Uno studio pubblicato su Nature e corredato da due ricchi supplementi tecnici (“Supplementary Information”) dimostra che la produzione globale delle principali colture alimentari subirà gravi perdite entro la fine del secolo, anche considerando le strategie di adattamento dei produttori agricoli. L’analisi riguarda sei colture fondamentali: mais, soia, riso, grano, manioca e sorgo. Il team guidato da Andrew Hultgren e Solomon Hsiang ha utilizzato un’enorme base dati su scala subnazionale (oltre 12.658 regioni in 54 Paesi), includendo dati storici su rese agricole, meteo e condizioni socioeconomiche locali per costruire un modello causale capace di simulare l’impatto dei cambiamenti climatici tenendo conto anche delle risposte adattive dei produttori.
I risultati sono chiari:
- La produzione di mais potrebbe crollare fino al 40% in regioni chiave come USA, Cina orientale, Asia centrale, Africa meridionale e Medio Oriente.
- Le perdite di grano variano dal 15–25% in Europa, Africa e Sud America, fino al 30–40% in Cina, Russia, USA e Canada.
- Solo il riso sembra avere maggiore resilienza climatica, mostrando riduzioni meno gravi.
Come si è arrivati a queste conclusioni? L’analisi del metodo
Gli autori hanno sviluppato un modello econometrico ridotto (reduced-form model) che tiene conto di:
- Effetti diretti del clima (es. ondate di calore, siccità);
- Adattamenti dei produttori (varietà resistenti, cambi nei cicli colturali, irrigazione);
- Fattori socioeconomici come reddito e accesso all’irrigazione, usati come proxy per la capacità adattativa.
Il modello include l’interazione tra molteplici variabili:
- meteo a breve termine (piogge stagionali, gradi-giorno, temperature notturne),
- condizioni climatiche medie (temperatura e precipitazioni di lungo periodo),
- fattori strutturali come il reddito e la disponibilità di irrigazione.
Questo approccio permette di simulare in modo realistico come cambierà la risposta delle colture al clima in evoluzione, senza dover modellizzare ogni singolo processo biologico o ogni decisione dei produttori.
Adattamento: non abbastanza per salvare i raccolti
L’adattamento dei produttori, sebbene efficace in parte, non è sufficiente a evitare gravi perdite. I ricercatori stimano che:
- L’adattamento può ridurre le perdite globali del 23% entro il 2050;
- E del 34% entro il 2100, rispetto a uno scenario senza adattamento.
Ma il resto delle perdite resta comunque imponente. Inoltre, le regioni più colpite saranno sia:
- le aree agricole “ricche” (come le grandi pianure statunitensi o le steppe russe), dove l’adattamento è finora stato limitato perché i climi erano ideali;
- le regioni a basso reddito, dove la mancanza di risorse limita l’adattabilità.
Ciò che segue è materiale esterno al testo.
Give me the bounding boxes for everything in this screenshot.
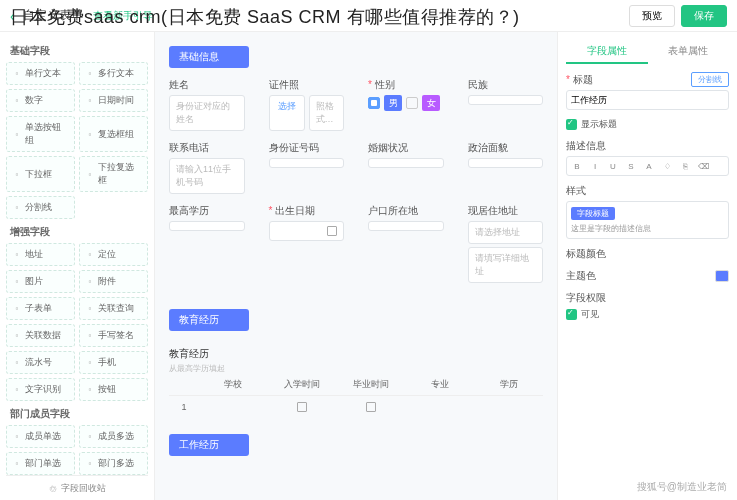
field-type-item[interactable]: ▫文字识别 bbox=[6, 378, 75, 401]
field-type-item[interactable]: ▫图片 bbox=[6, 270, 75, 293]
select-nation[interactable] bbox=[468, 95, 544, 105]
tab-form-props[interactable]: 表单属性 bbox=[648, 40, 730, 64]
field-group-title: 增强字段 bbox=[6, 219, 148, 243]
field-type-item[interactable]: ▫成员多选 bbox=[79, 425, 148, 448]
select-marital[interactable] bbox=[368, 158, 444, 168]
field-type-item[interactable]: ▫成员单选 bbox=[6, 425, 75, 448]
field-type-item[interactable]: ▫定位 bbox=[79, 243, 148, 266]
field-type-icon: ▫ bbox=[85, 432, 95, 442]
label-edu: 最高学历 bbox=[169, 204, 245, 218]
color-swatch[interactable] bbox=[715, 270, 729, 282]
edu-table-head: 学校 入学时间 毕业时间 专业 学历 bbox=[169, 374, 543, 396]
edu-title: 教育经历 bbox=[169, 347, 543, 361]
field-type-icon: ▫ bbox=[12, 129, 22, 139]
input-birth[interactable] bbox=[269, 221, 345, 241]
recycle-bin[interactable]: ♲ 字段回收站 bbox=[6, 475, 148, 500]
show-title-checkbox[interactable]: 显示标题 bbox=[566, 118, 729, 131]
label-nation: 民族 bbox=[468, 78, 544, 92]
section-basic[interactable]: 基础信息 bbox=[169, 46, 249, 68]
field-type-item[interactable]: ▫手写签名 bbox=[79, 324, 148, 347]
field-type-item[interactable]: ▫子表单 bbox=[6, 297, 75, 320]
field-type-icon: ▫ bbox=[12, 432, 22, 442]
input-huji[interactable] bbox=[368, 221, 444, 231]
cert-hint: 照格式… bbox=[309, 95, 345, 131]
edu-table-row[interactable]: 1 bbox=[169, 396, 543, 418]
clear-icon[interactable]: ⌫ bbox=[695, 159, 711, 173]
edu-hint: 从最高学历填起 bbox=[169, 363, 543, 374]
theme-color-label: 主题色 bbox=[566, 269, 596, 283]
link-icon[interactable]: ⎘ bbox=[677, 159, 693, 173]
select-live-addr[interactable]: 请选择地址 bbox=[468, 221, 544, 244]
label-live: 现居住地址 bbox=[468, 204, 544, 218]
field-type-icon: ▫ bbox=[85, 358, 95, 368]
tab-field-props[interactable]: 字段属性 bbox=[566, 40, 648, 64]
field-type-item[interactable]: ▫关联数据 bbox=[6, 324, 75, 347]
cert-select-button[interactable]: 选择 bbox=[269, 95, 305, 131]
calendar-icon bbox=[366, 402, 376, 412]
label-phone: 联系电话 bbox=[169, 141, 245, 155]
field-type-item[interactable]: ▫部门单选 bbox=[6, 452, 75, 475]
label-politics: 政治面貌 bbox=[468, 141, 544, 155]
radio-male-check[interactable] bbox=[368, 97, 380, 109]
select-politics[interactable] bbox=[468, 158, 544, 168]
check-icon bbox=[566, 309, 577, 320]
field-type-icon: ▫ bbox=[12, 459, 22, 469]
field-type-icon: ▫ bbox=[85, 459, 95, 469]
field-type-icon: ▫ bbox=[12, 96, 22, 106]
badge-male: 男 bbox=[384, 95, 402, 111]
prop-desc-label: 描述信息 bbox=[566, 139, 729, 153]
save-button[interactable]: 保存 bbox=[681, 5, 727, 27]
form-canvas: 基础信息 姓名身份证对应的姓名 证件照选择照格式… 性别 男 女 民族 联系电话… bbox=[155, 32, 557, 500]
field-type-item[interactable]: ▫日期时间 bbox=[79, 89, 148, 112]
field-type-item[interactable]: ▫复选框组 bbox=[79, 116, 148, 152]
field-type-item[interactable]: ▫手机 bbox=[79, 351, 148, 374]
field-type-item[interactable]: ▫地址 bbox=[6, 243, 75, 266]
radio-female-check[interactable] bbox=[406, 97, 418, 109]
field-type-item[interactable]: ▫单选按钮组 bbox=[6, 116, 75, 152]
italic-icon[interactable]: I bbox=[587, 159, 603, 173]
sidebar: 基础字段▫单行文本▫多行文本▫数字▫日期时间▫单选按钮组▫复选框组▫下拉框▫下拉… bbox=[0, 32, 155, 500]
perm-visible-checkbox[interactable]: 可见 bbox=[566, 308, 729, 321]
underline-icon[interactable]: U bbox=[605, 159, 621, 173]
divider-badge[interactable]: 分割线 bbox=[691, 72, 729, 87]
field-type-item[interactable]: ▫按钮 bbox=[79, 378, 148, 401]
prop-title-input[interactable] bbox=[566, 90, 729, 110]
field-type-item[interactable]: ▫关联查询 bbox=[79, 297, 148, 320]
field-type-icon: ▫ bbox=[12, 385, 22, 395]
field-type-icon: ▫ bbox=[85, 96, 95, 106]
rich-text-toolbar[interactable]: B I U S A ♢ ⎘ ⌫ bbox=[566, 156, 729, 176]
input-phone[interactable]: 请输入11位手机号码 bbox=[169, 158, 245, 194]
preview-button[interactable]: 预览 bbox=[629, 5, 675, 27]
section-work[interactable]: 工作经历 bbox=[169, 434, 249, 456]
font-icon[interactable]: A bbox=[641, 159, 657, 173]
properties-panel: 字段属性 表单属性 标题分割线 显示标题 描述信息 B I U S A ♢ ⎘ … bbox=[557, 32, 737, 500]
field-type-item[interactable]: ▫单行文本 bbox=[6, 62, 75, 85]
field-type-icon: ▫ bbox=[12, 169, 22, 179]
field-type-item[interactable]: ▫下拉复选框 bbox=[79, 156, 148, 192]
select-edu[interactable] bbox=[169, 221, 245, 231]
field-type-item[interactable]: ▫流水号 bbox=[6, 351, 75, 374]
field-type-item[interactable]: ▫部门多选 bbox=[79, 452, 148, 475]
color-icon[interactable]: ♢ bbox=[659, 159, 675, 173]
label-cert: 证件照 bbox=[269, 78, 345, 92]
overlay-title: 日本免费saas crm(日本免费 SaaS CRM 有哪些值得推荐的？) bbox=[10, 5, 520, 29]
field-type-icon: ▫ bbox=[85, 277, 95, 287]
field-type-item[interactable]: ▫分割线 bbox=[6, 196, 75, 219]
field-type-item[interactable]: ▫附件 bbox=[79, 270, 148, 293]
section-education[interactable]: 教育经历 bbox=[169, 309, 249, 331]
field-type-item[interactable]: ▫多行文本 bbox=[79, 62, 148, 85]
field-type-item[interactable]: ▫下拉框 bbox=[6, 156, 75, 192]
field-type-icon: ▫ bbox=[85, 169, 95, 179]
bold-icon[interactable]: B bbox=[569, 159, 585, 173]
gender-radio-group[interactable]: 男 女 bbox=[368, 95, 444, 111]
input-idcard[interactable] bbox=[269, 158, 345, 168]
style-preview[interactable]: 字段标题 这里是字段的描述信息 bbox=[566, 201, 729, 239]
input-name[interactable]: 身份证对应的姓名 bbox=[169, 95, 245, 131]
field-type-icon: ▫ bbox=[12, 203, 22, 213]
field-type-item[interactable]: ▫数字 bbox=[6, 89, 75, 112]
field-type-icon: ▫ bbox=[85, 69, 95, 79]
badge-female: 女 bbox=[422, 95, 440, 111]
label-gender: 性别 bbox=[368, 78, 444, 92]
input-live-detail[interactable]: 请填写详细地址 bbox=[468, 247, 544, 283]
strike-icon[interactable]: S bbox=[623, 159, 639, 173]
Aspetti metodologici innovativi
Secondo quanto illustrato nei supplementi tecnici:
- I modelli sono stati calibrati e testati usando tecniche avanzate di validazione incrociata a due stadi per isolare gli effetti causali.
- Sono stati integrati dati da fonti FAO, Eurostat, Aquastat, e da statistiche nazionali (per es. il Dipartimento dell’Agricoltura degli Stati Uniti e l’Istituto di Statistica del Brasile).
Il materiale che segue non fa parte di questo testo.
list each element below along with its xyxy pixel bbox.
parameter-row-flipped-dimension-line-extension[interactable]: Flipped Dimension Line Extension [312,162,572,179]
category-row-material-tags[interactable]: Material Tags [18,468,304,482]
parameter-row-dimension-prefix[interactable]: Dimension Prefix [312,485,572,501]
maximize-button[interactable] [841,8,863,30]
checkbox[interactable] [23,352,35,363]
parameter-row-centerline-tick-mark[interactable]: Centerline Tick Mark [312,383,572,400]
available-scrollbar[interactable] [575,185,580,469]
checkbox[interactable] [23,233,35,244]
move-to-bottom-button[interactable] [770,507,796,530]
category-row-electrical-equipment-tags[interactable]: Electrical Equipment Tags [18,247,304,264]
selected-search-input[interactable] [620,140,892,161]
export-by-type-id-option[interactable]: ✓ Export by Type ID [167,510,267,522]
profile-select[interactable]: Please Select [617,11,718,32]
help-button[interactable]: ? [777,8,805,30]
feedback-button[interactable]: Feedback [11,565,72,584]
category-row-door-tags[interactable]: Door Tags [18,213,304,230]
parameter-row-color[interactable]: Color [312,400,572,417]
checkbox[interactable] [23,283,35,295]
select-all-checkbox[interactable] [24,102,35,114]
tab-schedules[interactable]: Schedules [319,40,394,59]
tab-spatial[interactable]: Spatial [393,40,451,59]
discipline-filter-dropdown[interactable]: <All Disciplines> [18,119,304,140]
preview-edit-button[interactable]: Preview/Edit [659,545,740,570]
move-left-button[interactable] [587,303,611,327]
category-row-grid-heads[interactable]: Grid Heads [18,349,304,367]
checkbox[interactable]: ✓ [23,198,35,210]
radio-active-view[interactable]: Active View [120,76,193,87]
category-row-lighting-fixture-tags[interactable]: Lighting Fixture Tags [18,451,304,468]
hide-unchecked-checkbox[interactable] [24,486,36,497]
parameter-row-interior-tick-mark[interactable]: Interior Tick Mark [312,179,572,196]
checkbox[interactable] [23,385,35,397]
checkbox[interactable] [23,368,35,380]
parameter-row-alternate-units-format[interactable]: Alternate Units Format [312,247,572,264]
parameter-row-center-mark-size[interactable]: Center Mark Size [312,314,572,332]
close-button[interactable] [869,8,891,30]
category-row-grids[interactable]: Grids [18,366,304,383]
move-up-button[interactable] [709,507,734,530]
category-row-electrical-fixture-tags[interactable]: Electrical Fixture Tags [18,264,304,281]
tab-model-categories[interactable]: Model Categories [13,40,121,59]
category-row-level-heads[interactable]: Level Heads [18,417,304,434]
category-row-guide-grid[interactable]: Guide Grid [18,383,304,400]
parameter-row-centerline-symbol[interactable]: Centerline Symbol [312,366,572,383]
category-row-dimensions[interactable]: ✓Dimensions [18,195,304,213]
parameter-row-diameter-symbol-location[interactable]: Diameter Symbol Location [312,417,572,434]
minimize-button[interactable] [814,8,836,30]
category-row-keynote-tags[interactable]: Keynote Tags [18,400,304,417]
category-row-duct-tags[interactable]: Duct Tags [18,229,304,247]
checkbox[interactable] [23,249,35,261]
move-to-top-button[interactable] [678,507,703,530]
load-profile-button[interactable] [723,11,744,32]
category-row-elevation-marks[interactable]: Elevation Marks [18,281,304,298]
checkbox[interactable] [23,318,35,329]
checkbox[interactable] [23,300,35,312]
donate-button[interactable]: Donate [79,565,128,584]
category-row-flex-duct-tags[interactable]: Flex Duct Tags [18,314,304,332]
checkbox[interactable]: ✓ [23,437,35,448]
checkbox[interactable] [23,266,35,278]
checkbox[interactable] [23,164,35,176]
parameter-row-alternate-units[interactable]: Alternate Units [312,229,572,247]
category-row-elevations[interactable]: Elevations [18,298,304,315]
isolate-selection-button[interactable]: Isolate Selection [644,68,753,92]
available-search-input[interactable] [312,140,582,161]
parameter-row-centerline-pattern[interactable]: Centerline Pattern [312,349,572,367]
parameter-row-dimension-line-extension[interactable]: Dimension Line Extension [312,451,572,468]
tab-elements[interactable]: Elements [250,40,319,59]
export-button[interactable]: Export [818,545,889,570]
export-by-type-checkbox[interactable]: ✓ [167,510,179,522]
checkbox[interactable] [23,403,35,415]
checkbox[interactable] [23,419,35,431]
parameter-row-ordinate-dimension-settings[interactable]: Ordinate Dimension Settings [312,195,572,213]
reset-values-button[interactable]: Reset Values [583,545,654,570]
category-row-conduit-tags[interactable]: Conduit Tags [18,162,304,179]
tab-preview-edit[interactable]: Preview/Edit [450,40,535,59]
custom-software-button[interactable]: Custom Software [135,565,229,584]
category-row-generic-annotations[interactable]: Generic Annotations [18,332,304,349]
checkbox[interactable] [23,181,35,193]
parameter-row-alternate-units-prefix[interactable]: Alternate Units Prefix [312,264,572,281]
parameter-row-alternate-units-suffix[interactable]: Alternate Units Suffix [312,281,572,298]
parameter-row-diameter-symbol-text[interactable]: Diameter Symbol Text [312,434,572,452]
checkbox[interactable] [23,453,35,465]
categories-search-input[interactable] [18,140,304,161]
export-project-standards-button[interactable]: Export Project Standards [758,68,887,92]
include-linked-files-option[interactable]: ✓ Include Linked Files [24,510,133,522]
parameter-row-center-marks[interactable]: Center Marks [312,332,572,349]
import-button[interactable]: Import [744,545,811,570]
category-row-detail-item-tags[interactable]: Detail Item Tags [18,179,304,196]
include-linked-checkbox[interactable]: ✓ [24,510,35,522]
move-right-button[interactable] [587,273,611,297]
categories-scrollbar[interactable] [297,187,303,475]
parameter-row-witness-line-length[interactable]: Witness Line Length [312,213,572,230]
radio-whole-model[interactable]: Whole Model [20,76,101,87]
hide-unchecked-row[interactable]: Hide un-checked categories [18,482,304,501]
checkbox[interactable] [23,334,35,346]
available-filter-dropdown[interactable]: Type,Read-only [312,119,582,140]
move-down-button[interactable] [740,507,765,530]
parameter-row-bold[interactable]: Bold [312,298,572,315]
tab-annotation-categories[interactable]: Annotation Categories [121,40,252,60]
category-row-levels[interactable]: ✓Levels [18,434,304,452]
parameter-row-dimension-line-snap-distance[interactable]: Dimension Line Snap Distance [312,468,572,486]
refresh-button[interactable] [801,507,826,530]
Lo studio sottolinea che l’aumento del reddito e l’ampliamento delle aree coltivate potrebbero attenuare parte delle perdite, ma solo se accompagnati da una rapida implementazione di strategie adattive sostenibili e globalmente accessibili. Inoltre, la ricerca evidenzia un paradosso: le regioni che oggi sono i “granai del mondo” sono spesso quelle meno abituate a condizioni climatiche estreme, e quindi più vulnerabili ai cambiamenti futuri.
Questo studio fornisce una delle valutazioni più dettagliate e realistiche finora disponibili sull’impatto climatico sulla produzione alimentare mondiale. Il messaggio è inequivocabile: anche con adattamenti, la sicurezza alimentare è a rischio e le politiche climatiche e agricole devono urgentemente integrarsi per affrontare una crisi annunciata.